“Yes, the pâté de foie gras sense, too. My first impression of you was that—None for me, thanks. Do you remember, Geoffrey, we first saw Mrs. Wynne eating sandwiches?—five, I think you made the number—and isn’t it right and fitting that she should have sandwiches and roses? I want her to let me give her all I may.”
Felicia now leaned back in her chair, folded her arms, and fixed on Angela a look both firm and gay. “Why do you think such things of me?” she asked.
“Things?—what things?” Angela’s smile was neither firm nor gay. She felt suddenly confronted, before a witness, too, and she remembered Felicia’s crude disposition for forcing issues just when one most intended avoiding them. Geoffrey’s cold, unvarying eye was upon her. It was a married hostility she had before her, and, in the little moment of confusion, she saw clearly her hatred of Maurice’s wife. Yes, she was again face to face with hate; but they pushed her to it; for she had come as love personified, as a most magnanimous angel, and she had the right to scorn both Maurice and his wife if Maurice’s letter had spoken the truth—if Felicia’s love and Geoffrey’s charity had forced him into marriage. But had it spoken the truth? Had it? That question had beaten in her brain for months. And the suspicion that Maurice, still talking in his group at the other side of the room, avoided her, filled her with an added bitterness which only an exaggeration of her outward self enabled her to hide.

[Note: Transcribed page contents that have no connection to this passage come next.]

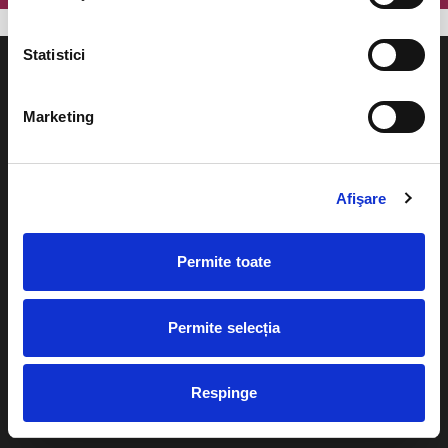
Statistici
Marketing
Evenimente
Ajutor
Afişare
Teatru
Cum comand bilete?
Concerte si
festivaluri
Plata online sau cash
Permite toate
Sport
eBilet printat acasa
Pentru copii
Permite selecția
Cultura
Livrare prin curier
Diverse
Respinge
Calendar
Returnare bilete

“What things?” she repeated, conscious that she seemed to blink before something blinding.
“Horrid things!” Felicia decisively, though still gaily, answered.
“My dear child!” Angela breathed with a long sigh. “What have you been thinking of me? What do you mean?”

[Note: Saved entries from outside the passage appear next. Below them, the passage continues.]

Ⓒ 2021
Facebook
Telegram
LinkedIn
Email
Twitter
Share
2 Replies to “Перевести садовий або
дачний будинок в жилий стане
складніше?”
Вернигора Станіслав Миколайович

“I haven’t set out on a quest for roses and sandwiches. I don’t ask for either. You don’t really know me at all, so please don’t talk about me as if you did.”

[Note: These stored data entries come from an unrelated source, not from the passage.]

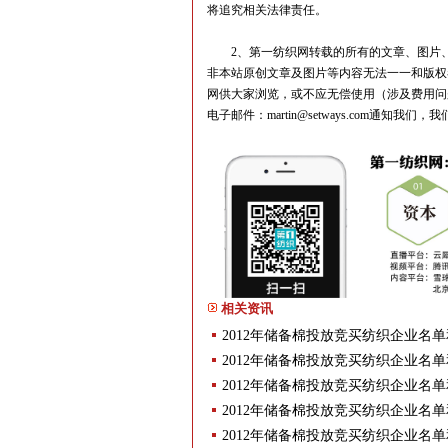
将追究相关法律责任。
2、第一纺织网转载的所有的文章、图片、
非本站原创文章及图片等内容无法一一和版权
网供大家浏览，或不应无偿使用（涉及费用问
电子邮件：martin@setways.com通
相关资讯
2012年储备棉投放竞买纺织企业名
2012年储备棉投放竞买纺织企业名
2012年储备棉投放竞买纺织企业名
2012年储备棉投放竞买纺织企业名
2012年储备棉投放竞买纺织企业名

Her manner, that put the episode on a half-playful footing, completed Angela’s discomfiture. Unless she showed her hate, what should she say? Flight was safer than possibility of shameful exposure. She rose to go, murmuring, as she took Felicia’s hand: “I am sorry—sorry. You have not understood.”
“It seemed to me that you did not.”
Maurice was approaching them at last, and, the impulse of flight arrested, Angela rejoined: “I am afraid that you hardly want me to understand.” Maurice was beside her; she could safely say it, sheltered from rejoinder by his eagerness.